Among the 56 patients, who participated in the study, there were 19 children (age <18 years) and 37 adults (>18 years). Majority of patients (58.9%) had ALL and the remaining had other hematologic malignancies such as AML (21.4%), NHL (8.9%), CLL (7.2%) and APL (3.6%). Majority of patients well tolerated administration of urate oxidase and as a result, there was an excellent compliance to treatment and 85.7% of participating patients completed the study.
Safety: There were no serious adverse events except in two patients during or after administration of TULY. The study of various safety parameters like vitals, haematology and biochemical parameters showed that there were no significant changes in any of the parameters of clinical significance throughout the study period of 10 days except an improvement in reduction of plasma uric acid levels and LDH levels.

Safety of TULY was assessed on the basis of changes in vitals, hematological and biochemical test results from baseline to termination. Safety results clearly indicated that there were no significant changes in any of the vitals, hematological and biochemical test results from baseline to termination, except in plasma uric acid and LDH levels. Changes in plasma uric acid levels are expected as uric acid lowering therapy drug TULY was administered daily for 4 days. Similarly, since LDH levels reflect tumor mass, changes in its levels can be explained on the basis of tumor size reduction in response to chemotherapy. Though 22 adverse events, which included fever, headache, rigors, were reported in 12 patients, none of the patients required hemodialysis due to renal failure, which is a common complication of TLS.
Efficacy: The outcome measures were percentage of reduction in plasma uric acid at 4 hrs after intravenous administration of TULY, plasma uric acid AUCo-% hr and incidence of adverse events. In 73.3% patients plasma uric acid levels returned to normal level by 4 hrs after TULY therapy and in the remaining by 12-36 hrs. After TULY administration, there was 74.9 ± 26.5% reduction in plasma uric acid at 4 hrs over baseline. The plasma uric acid AUC 0-96 hr was 255 ± 174 mg/dl.hr.

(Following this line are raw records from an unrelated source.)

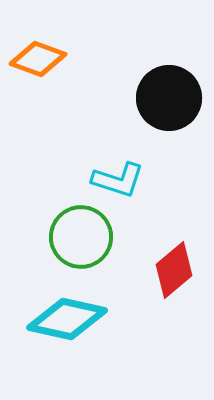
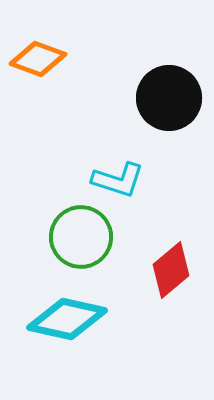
red diamond: moved 3 px left
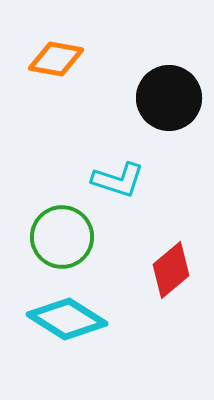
orange diamond: moved 18 px right; rotated 10 degrees counterclockwise
green circle: moved 19 px left
cyan diamond: rotated 20 degrees clockwise
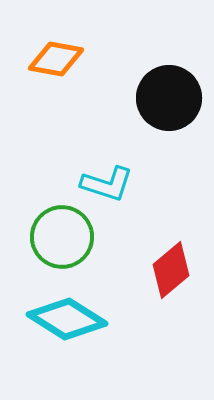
cyan L-shape: moved 11 px left, 4 px down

The open-label, multi-centre clinical trial demonstrated that the present urate oxidase is safe and effective for prevention and management of hyperuricemia in both children and adults who are at high risk of developing TLS.

Advantage of the Invention:

The oral toxicity of propylene glycol is very low, and large quantities are required to cause perceptible health damage in humans. Serious toxicity will occur only at plasma concentrations over 4g/L, which requires extremely high intake over a relatively short period of time. The use of propylene glycol as diluent for reconstitution of lyophilized protein further increase the stability of protein by preventing aggregation and it is advantageous in formulations due to its non toxic activity and stabilizing activity.

In the pre-existing reconstitution diluent present in the market (poloxamer) for urate oxidase drug product intake level of polaxamer is approximately 14mg/70kg body weight per day. The present invention diluent reduces the polaxamer quantity to 3.5mg/70kg body weight per day.
A low level of poloxamer intake is acceptable by WHO.


We Claim

1. A pharmaceutical composition of lyophilized urate oxidase drug product with a diluent wherein the diluent comprises of propylene glycol and poloxamer 188 in the ratio of 9:1.

2. The pharmaceutical composition as claimed in claim 1, wherein the ratio of propylene glycol and poloxamer 188 is preferably in the ratio of 3:1.

3. The pharmaceutical composition as claimed in claim 1, wherein urate oxidase drug product is in the range of 1.5 -8 mg/ml of diluent.

4. The pharmaceutical composition as claimed in claim 1, wherein the urate oxidase drug product comprises of urate oxidase and exepients such as alanine, mannitol and disodium hydrogen phosphate.